Аббат Фариа, потеряв рассудок в тюрьме, самым своим безумием был приговорен к пожизненному заключению.
Что же касается Дантеса, то инспектор сдержал данное ему слово. Возвратясь в кабинет коменданта, он потребовал арестантские списки. Заметка о Дантесе была следующего содержания:
Отъявленный бонапартист; принимал деятельное участие в возвращении узурпатора с острова Эльба.
Соблюдать строжайшую тайну, держать под неослабным надзором.
Заметка была написана не тем почерком и не теми чернилами, что остальной список; это доказывало, что ее прибавили после заключения Дантеса в тюрьму.

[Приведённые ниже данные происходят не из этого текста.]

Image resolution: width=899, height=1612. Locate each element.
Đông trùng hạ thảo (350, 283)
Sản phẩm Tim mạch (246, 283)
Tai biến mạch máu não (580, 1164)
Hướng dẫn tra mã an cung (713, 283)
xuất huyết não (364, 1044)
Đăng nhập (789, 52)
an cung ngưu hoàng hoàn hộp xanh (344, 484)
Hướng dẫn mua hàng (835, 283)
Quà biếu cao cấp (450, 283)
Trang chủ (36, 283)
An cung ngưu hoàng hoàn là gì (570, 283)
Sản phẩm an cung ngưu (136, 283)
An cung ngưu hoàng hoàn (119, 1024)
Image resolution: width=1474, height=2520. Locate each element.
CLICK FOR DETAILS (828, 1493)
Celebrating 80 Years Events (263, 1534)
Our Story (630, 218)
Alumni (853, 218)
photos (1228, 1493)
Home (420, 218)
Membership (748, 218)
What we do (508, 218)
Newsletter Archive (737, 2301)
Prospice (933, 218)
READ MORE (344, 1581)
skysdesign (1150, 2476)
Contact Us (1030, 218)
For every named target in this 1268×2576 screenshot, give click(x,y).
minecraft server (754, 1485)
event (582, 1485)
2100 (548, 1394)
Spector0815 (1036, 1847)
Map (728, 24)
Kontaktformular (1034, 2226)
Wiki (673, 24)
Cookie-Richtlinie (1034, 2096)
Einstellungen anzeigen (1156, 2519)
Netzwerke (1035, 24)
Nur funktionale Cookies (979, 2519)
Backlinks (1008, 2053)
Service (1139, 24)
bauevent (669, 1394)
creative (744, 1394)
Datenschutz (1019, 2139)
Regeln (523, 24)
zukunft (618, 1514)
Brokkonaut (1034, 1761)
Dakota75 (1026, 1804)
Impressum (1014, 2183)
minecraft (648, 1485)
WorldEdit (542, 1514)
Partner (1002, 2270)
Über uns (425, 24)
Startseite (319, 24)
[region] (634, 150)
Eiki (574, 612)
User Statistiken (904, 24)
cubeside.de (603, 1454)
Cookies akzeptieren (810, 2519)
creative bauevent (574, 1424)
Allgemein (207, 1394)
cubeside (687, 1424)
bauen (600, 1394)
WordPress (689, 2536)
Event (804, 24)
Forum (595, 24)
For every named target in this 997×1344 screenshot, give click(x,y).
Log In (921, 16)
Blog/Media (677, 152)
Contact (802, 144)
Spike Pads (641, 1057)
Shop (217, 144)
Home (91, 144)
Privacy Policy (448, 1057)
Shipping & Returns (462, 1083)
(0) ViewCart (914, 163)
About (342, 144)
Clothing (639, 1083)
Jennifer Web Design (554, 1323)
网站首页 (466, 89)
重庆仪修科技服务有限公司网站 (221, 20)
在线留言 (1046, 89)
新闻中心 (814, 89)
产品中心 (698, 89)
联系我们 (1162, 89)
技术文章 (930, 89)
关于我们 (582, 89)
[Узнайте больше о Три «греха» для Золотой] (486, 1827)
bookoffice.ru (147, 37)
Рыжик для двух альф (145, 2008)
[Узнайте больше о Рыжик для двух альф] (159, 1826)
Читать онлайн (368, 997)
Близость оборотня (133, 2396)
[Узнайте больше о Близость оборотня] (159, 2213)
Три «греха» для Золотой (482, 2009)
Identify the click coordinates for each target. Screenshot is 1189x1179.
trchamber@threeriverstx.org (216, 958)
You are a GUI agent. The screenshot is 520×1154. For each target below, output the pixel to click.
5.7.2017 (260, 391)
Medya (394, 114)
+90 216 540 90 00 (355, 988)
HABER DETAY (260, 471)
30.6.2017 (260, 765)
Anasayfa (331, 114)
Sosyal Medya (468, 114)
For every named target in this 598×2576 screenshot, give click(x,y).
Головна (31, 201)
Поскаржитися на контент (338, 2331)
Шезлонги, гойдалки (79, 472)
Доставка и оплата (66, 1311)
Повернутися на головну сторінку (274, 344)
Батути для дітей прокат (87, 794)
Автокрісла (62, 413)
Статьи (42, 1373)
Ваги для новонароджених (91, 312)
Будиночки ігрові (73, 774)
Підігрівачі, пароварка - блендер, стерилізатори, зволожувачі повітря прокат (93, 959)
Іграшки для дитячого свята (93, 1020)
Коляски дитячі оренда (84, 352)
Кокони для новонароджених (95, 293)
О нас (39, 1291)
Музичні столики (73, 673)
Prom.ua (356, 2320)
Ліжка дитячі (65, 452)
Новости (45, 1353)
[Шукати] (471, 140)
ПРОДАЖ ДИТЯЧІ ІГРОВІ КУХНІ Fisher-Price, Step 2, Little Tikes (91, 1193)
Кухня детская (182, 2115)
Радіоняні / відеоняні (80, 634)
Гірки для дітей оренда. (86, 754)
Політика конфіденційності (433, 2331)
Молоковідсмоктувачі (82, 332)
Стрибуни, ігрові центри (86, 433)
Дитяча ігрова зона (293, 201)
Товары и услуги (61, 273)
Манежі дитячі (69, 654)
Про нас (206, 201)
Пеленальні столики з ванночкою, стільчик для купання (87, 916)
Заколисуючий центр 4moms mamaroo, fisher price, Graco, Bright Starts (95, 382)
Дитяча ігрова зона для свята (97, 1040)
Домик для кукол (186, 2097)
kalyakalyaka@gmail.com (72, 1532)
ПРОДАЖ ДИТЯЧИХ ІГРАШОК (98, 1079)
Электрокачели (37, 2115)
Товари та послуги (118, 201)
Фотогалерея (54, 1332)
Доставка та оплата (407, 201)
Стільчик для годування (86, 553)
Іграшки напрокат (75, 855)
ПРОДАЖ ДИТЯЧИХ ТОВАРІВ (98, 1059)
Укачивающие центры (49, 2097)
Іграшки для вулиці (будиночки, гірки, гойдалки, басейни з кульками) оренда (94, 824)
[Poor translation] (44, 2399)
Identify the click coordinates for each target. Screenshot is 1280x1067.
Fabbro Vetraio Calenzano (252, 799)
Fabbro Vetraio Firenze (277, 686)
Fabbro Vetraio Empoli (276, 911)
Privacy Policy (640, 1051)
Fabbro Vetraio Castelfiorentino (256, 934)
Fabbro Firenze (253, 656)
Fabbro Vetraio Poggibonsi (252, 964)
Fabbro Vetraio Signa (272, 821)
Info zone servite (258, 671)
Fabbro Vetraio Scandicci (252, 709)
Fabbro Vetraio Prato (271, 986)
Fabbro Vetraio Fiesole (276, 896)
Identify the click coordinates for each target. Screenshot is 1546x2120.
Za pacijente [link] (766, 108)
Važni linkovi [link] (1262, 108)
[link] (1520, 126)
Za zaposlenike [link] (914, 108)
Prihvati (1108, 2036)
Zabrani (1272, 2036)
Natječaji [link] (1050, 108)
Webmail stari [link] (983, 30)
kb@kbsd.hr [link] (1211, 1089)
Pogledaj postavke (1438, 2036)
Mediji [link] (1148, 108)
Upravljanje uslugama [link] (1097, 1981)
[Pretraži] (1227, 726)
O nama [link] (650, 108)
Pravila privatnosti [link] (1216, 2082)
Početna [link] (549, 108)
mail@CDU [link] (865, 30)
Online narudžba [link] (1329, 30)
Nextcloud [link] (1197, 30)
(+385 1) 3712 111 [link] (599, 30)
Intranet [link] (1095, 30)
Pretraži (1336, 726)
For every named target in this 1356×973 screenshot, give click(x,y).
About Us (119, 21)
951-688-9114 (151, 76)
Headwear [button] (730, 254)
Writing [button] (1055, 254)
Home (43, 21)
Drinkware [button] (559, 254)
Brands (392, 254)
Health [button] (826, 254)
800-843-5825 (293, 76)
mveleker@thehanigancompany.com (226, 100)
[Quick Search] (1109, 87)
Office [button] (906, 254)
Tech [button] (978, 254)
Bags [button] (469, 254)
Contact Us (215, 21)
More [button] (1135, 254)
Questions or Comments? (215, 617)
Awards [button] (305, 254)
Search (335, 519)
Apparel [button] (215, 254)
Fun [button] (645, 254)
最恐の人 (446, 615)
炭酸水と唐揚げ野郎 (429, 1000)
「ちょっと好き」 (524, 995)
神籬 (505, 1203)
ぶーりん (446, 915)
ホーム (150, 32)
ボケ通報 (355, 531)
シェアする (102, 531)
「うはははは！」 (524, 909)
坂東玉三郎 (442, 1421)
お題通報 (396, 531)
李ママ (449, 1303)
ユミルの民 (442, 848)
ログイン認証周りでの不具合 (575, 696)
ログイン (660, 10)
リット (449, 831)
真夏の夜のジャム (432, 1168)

Обвинение было так категорично, что нельзя было спорить против него; поэтому инспектор приписал:
«Ничего нельзя сделать».
Посещение инспектора оживило Дантеса. С минуты заключения в тюрьму он забыл счет дням, но инспектор сказал ему число и месяц, и Дантес не забыл его. Куском известки, упавшим с потолка, он написал на стене: 30 июля 1816, и с тех пор каждый день делал отметку, чтобы не потерять счет времени.
Проходили дни, недели, месяцы. Дантес все ждал; сначала он назначил себе двухнедельный срок. Если бы даже инспектор проявил к его делу лишь половину того участия, которое он, по-видимому, выказал, то и в таком случае двух недель было достаточно. Когда эти две недели прошли, Дантес сказал себе, что нелепо было думать, будто инспектор займется его судьбой раньше, чем возвратится в Париж; а возвратится он в Париж только по окончании порученной ему ревизии, а ревизия эта может продлиться месяц или два. Поэтому он назначил новый срок – три месяца вместо двух недель. Когда эти три месяца истекли, ему пришли на помощь новые соображения, и он дал себе полгода сроку; а по прошествии этого полугода оказалось, если подсчитать дни, что он ждал уже девять с половиной месяцев.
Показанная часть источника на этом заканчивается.